Ben Hunt Channels 1914

In 1914, Europe had arrived at a point in which every country except Germany was afraid of the present, and Germany was afraid of the future.

Sir Edward Grey

That from a Ben Hunt piece drawing parallels between today’s Greek debt crisis and the lead-up to WWI.

Since the 2008 financial crisis, I have held that the US parallel to that event was not 1929-32 but the financial panic of 1907. Subsequent events seem to at least loosely confirm this thesis. My biggest fear was, and remains, that in the inevitable game of global musical chairs (who ends up holding the bad debts), the risk was that one party or more was going to be a sore loser. And that war, not financial collapse, was the bigger concern.

Ben is not predicting a war in Europe over who should pay whom what. But his is a cautionary perspective and reminds us that we take the status quo for granted at our own peril.

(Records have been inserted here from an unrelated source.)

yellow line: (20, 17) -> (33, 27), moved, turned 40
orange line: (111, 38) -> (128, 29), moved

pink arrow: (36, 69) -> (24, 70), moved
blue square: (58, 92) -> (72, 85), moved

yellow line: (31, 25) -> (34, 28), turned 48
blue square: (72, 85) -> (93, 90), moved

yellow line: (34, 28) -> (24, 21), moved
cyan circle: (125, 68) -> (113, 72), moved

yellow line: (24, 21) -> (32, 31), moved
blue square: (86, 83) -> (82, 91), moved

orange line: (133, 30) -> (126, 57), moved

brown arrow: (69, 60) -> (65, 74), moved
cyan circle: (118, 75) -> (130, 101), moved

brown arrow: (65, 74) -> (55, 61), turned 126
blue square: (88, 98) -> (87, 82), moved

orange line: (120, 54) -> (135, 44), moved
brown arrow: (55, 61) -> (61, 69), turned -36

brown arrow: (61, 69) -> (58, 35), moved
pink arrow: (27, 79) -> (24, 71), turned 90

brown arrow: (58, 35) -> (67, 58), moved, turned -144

In spite of all the apparent turmoil in the world and the terror events in our country and abroad, the seven decades since WWII have been among the most pacific in modern history. A great part of this is due to the establishment of international trade and the maintenance of a global order by the US. The Euro experiment was created in part as an add-on attempt to further preclude another catastrophe such as befell Europe twice in the 20th century. But the antecedent attempt to bridge European borders with a common currency (Austria Hungary in the 1880s) did nothing to prevent WWI. And I suspect when push comes to shove, neither the Euro, nor all the trade agreements in the world, can prevent a desperate country from doing what desperate countries do.

We shall see whether, hopefully, calmer heads prevail, or whether the US will be called upon (and is still willing) to play the global order enforcer should events take a more hostile turn.